Pour pénétrer dans Mindforest, une firme spécialisée dans le change management, il faut suivre le binôme qui la dirige : un informaticien et un linguiste. Au premier (Guy Kerger) l’organisation, au second (Nico Hoffeld) le réseautage. Patiemment, ils ont tissé une toile de relations, se sont construits une réputation. Sur la dizaine de clients et de concurrents interrogés, à peu près tous certifient de leur professionnalisme. C’est que Hoffeld et Kerger sont perçus comme « déi vun hei ». Face aux Big Four, suspectés par beaucoup de chefs d’entreprise autochtones d’être des « touche-à-tout », voire des « mercenaires » internationaux peu intéressés par les spécificités locales, Mindforest monnaie son capital d’ancrage.
Guy Kerger nous reçoit dans le lounge de Mindforest, situé à quelques pas de la Place des Martyrs. Assis sur une tabouret, il expose deux heures durant son modus operandi, en s’efforçant d’être aussi concret que possible, comme pour faire preuve son pragmatisme empirique. Lorsqu’on lui demande de donner sa définition de la nébuleuse change management, il répond : « Du bon sens ». Kerger a appris sur le tas et il admet volontiers ne pas s’être plongé dans la – très prolixe, voire ésotérique – littérature managériale. « L’être humain est une valeur ajoutée ; plus il s’identifie au travail, mieux il l’exécutera », dit-il. Ou encore : « L’argent est le plus cher motivateur du monde. »

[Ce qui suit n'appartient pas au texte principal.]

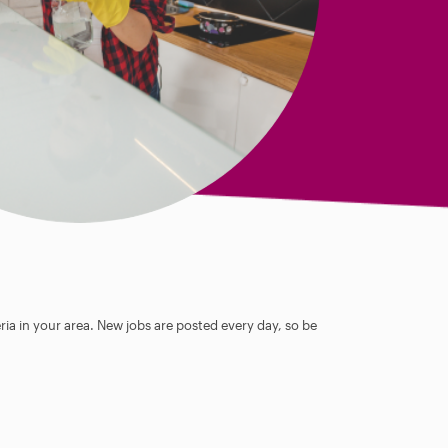
ia in your area. New jobs are posted every day, so be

Mindforest opère au plus près des employés. Sa mission n’est pas de co-signer la stratégie économique de la direction (cela revient à des consultants comme McKinsey, Boston Consulting Group ou Bain & Company) ; mais de la vendre aux salariés et aux cadres moyens. Confronté au gigantesque établissement public et conscient que son statut d’externe – voire de parachuté – mettait en doute sa légitimité, le directeur général de la Post, Claude Strasser, a ainsi élaboré une stratégie avec Bain & Company (« Déi nei Post ») et désigné Mindforest pour faciliter la mise en musique et calmer les oppositions internes. Le simple fait de partir annuellement pour une visite aux postes de travail du personnel, confèrera à Strasser une image de proximité et de sympathie auprès d’employés postaux habitués aux codes hiérarchiques et à une direction distante. En parallèle, Kerger et Hoffeld ont sélectionné des « ambassadeurs change », des simples employés « acceptés par leurs collègues » que le directeur général reçoit régulièrement dans le lounge de Mindforest ou dans son bureau, rue Aldringen, pour entendre les doléances du terrain. Une manière de créer des relais en-dehors des voies hiérarchiques et syndicales traditionnelles.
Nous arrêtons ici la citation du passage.